Conflict resolution in the workplace is necessary because we all face conflict of some kind as we go about our day. Given the diverse mix of people with different backgrounds, ideals, and perspectives, you’re likely to be offended at times. You’re bound to encounter some type of conflict, whether it’s a dispute with a coworker or a disagreement with a supervisor.

Examples of friction points in the workplace.

These are common examples of friction points between people in the workplace.

Opposing viewpoints and work styles. The people in your workplace may come from dissimilar cultural and intellectual backgrounds and have radically different personalities and viewpoints. How they interpret things may also differ, based on their values and past experiences.

Poor communication.
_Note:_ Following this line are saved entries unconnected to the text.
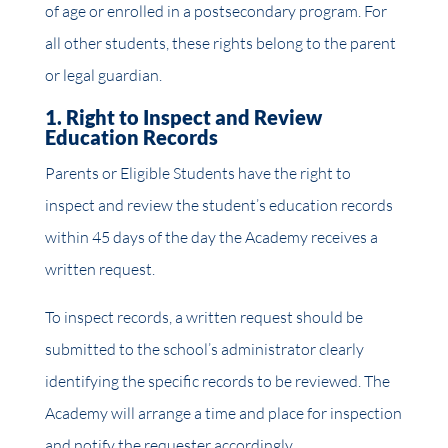
of age or enrolled in a postsecondary program. For
all other students, these rights belong to the parent
or legal guardian.
1. Right to Inspect and Review
Education Records
Parents or Eligible Students have the right to
inspect and review the student’s education records
within 45 days of the day the Academy receives a
written request.
To inspect records, a written request should be
submitted to the school’s administrator clearly
identifying the specific records to be reviewed. The
Academy will arrange a time and place for inspection
and notify the requester accordingly.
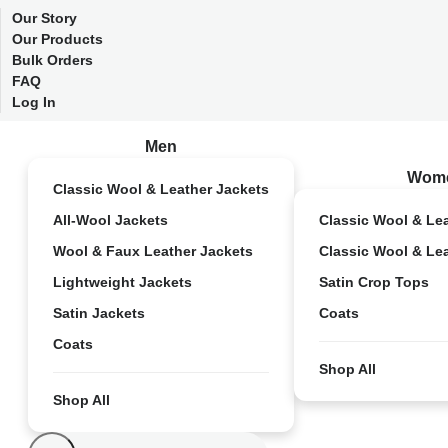
Our Story
Our Products
Bulk Orders
FAQ
Log In
Men
Wom
Classic Wool & Leather Jackets
All-Wool Jackets
Classic Wool & Le
Wool & Faux Leather Jackets
Classic Wool & Le
Lightweight Jackets
Satin Crop Tops
Satin Jackets
Coats
Coats
Shop All
Shop All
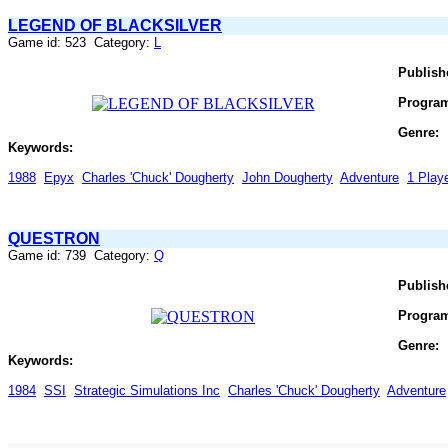
LEGEND OF BLACKSILVER
Game id: 523 Category:
L
Publish
Progra
Genre:
Keywords:
1988
Epyx
Charles 'Chuck' Dougherty
John Dougherty
Adventure
1 Play
QUESTRON
Game id: 739 Category:
Q
Publish
Progra
Genre:
Keywords:
1984
SSI
Strategic Simulations Inc
Charles 'Chuck' Dougherty
Adventure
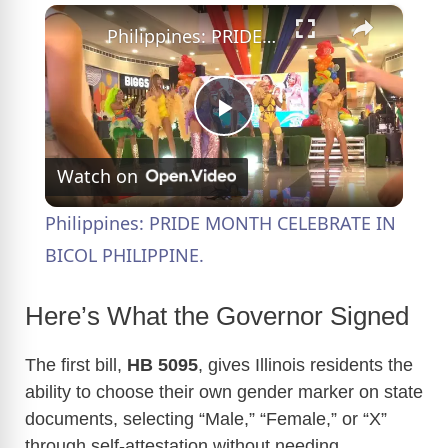
×
Philippines: PRIDE MONTH CELEBRATE IN BICOL PHILIPPINE.
P
Watch on
l
Philippines: PRIDE MONTH CELEBRATE IN
a
BICOL PHILIPPINE.
y
Here’s What the Governor Signed
The first bill,
HB 5095
, gives Illinois residents the
V
ability to choose their own gender marker on state
documents, selecting “Male,” “Female,” or “X”
i
through self-attestation without needing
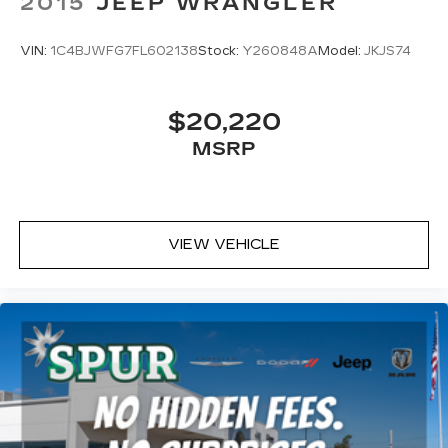
2015
JEEP WRANGLER
VIN:
1C4BJWFG7FL602138
Stock:
Y260848A
Model:
JKJS74
$20,220
MSRP
VIEW VEHICLE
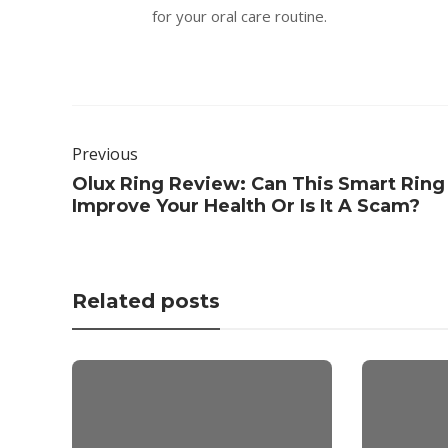
for your oral care routine.
Previous
Olux Ring Review: Can This Smart Ring
Improve Your Health Or Is It A Scam?
Related posts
Poor communication and unclear expectations are usually at the root of most conflicts in the workplace.

Task-based conflicts. Conflict is unavoidable on a team-based project when someone, for instance, is consistently late with information that another team member needs in order to complete his or her part of the task.

Unrealistic expectations. For example, a manager may significantly increase an employee’s workload, making him or her feel overwhelmed and stressed at being pushed too hard.

Conflict resolution in the workplace is an intervention process. It is aimed at helping both parties reach a peaceful solution to their dispute in a way that makes them feel heard and understood. It is not about deciding who is right and who is wrong, but rather on reaching a solution with which both parties can live.

Steps to conflict resolution in the workplace.

If you have conflicts in the workplace, you can try these steps for resolution. But don’t hesitate to reach out to a counselor for help at any point of this process.

Address the issue right away. Don’t try to ignore the problem or try to skirt the issue. Conflicts should be addressed right away before resentments have a chance to simmer.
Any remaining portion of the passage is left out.